▶ MATERIAL SHOWN:
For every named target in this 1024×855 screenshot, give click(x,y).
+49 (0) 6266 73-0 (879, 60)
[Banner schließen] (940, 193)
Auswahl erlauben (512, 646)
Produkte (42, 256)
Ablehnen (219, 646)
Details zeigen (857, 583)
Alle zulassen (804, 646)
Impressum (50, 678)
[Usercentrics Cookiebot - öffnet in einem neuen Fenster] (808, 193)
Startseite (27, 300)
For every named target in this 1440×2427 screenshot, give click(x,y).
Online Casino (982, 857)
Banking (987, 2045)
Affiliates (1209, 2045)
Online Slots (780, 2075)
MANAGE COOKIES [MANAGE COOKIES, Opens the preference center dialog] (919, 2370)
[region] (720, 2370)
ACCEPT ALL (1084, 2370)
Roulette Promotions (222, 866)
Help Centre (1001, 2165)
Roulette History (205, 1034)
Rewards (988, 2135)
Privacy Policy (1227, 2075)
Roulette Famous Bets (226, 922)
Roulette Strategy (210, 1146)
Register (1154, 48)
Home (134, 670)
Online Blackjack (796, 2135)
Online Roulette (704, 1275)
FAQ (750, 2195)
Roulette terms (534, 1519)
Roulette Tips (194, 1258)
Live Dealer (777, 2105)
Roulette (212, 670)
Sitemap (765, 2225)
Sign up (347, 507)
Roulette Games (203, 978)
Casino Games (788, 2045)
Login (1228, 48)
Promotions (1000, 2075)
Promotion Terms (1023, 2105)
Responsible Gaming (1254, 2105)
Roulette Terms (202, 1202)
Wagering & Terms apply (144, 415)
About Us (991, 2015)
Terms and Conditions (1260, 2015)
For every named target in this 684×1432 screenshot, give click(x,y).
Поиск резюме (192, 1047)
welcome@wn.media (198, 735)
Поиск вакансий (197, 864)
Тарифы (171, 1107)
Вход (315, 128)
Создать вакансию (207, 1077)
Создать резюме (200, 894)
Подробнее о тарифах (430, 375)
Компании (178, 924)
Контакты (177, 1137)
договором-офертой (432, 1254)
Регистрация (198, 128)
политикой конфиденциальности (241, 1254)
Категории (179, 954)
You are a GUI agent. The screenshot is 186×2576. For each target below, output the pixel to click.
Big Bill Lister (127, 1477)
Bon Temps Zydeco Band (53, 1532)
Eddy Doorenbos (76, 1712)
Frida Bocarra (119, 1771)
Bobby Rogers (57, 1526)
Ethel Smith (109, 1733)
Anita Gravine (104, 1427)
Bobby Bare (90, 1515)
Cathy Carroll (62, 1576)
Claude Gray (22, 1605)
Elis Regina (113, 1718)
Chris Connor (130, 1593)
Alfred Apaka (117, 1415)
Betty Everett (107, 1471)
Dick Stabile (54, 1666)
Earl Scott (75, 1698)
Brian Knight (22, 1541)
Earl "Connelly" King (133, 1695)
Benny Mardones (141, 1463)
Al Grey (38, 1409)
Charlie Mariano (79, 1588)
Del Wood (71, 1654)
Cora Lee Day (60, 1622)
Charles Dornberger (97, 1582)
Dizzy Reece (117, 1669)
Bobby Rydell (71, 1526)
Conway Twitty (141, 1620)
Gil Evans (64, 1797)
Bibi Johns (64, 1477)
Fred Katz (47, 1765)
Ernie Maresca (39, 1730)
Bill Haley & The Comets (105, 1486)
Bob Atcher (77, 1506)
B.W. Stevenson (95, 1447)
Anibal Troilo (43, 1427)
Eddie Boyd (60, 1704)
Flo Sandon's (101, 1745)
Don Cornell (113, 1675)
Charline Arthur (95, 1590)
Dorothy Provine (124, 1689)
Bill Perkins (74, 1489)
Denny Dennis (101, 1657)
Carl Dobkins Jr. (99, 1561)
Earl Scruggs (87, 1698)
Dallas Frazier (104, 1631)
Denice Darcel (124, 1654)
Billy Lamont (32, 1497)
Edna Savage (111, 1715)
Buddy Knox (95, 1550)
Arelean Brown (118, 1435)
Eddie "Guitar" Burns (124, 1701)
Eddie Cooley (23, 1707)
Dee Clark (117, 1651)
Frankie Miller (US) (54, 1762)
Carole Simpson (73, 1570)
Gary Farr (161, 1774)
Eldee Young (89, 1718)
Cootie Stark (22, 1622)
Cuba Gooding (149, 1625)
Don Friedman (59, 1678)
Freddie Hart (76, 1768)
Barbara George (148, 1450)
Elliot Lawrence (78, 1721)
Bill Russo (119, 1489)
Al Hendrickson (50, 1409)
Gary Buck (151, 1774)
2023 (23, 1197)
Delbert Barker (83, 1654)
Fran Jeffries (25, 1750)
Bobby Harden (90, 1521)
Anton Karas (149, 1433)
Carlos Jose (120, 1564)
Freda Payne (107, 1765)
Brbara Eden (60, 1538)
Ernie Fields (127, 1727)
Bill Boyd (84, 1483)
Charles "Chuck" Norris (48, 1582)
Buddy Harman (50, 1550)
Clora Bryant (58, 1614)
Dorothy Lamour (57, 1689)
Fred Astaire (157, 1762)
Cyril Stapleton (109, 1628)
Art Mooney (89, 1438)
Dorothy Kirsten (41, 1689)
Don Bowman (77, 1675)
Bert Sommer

▶ TASK GOAL:
Each line from the beginning of the listing up to the line where "Online Slots (780, 2075)" appears needs to be given again exactly; please add nothing else.

▶ ANSWER BELOW:
For every named target in this 1024×855 screenshot, give click(x,y).
+49 (0) 6266 73-0 (879, 60)
[Banner schließen] (940, 193)
Auswahl erlauben (512, 646)
Produkte (42, 256)
Ablehnen (219, 646)
Details zeigen (857, 583)
Alle zulassen (804, 646)
Impressum (50, 678)
[Usercentrics Cookiebot - öffnet in einem neuen Fenster] (808, 193)
Startseite (27, 300)
For every named target in this 1440×2427 screenshot, give click(x,y).
Online Casino (982, 857)
Banking (987, 2045)
Affiliates (1209, 2045)
Online Slots (780, 2075)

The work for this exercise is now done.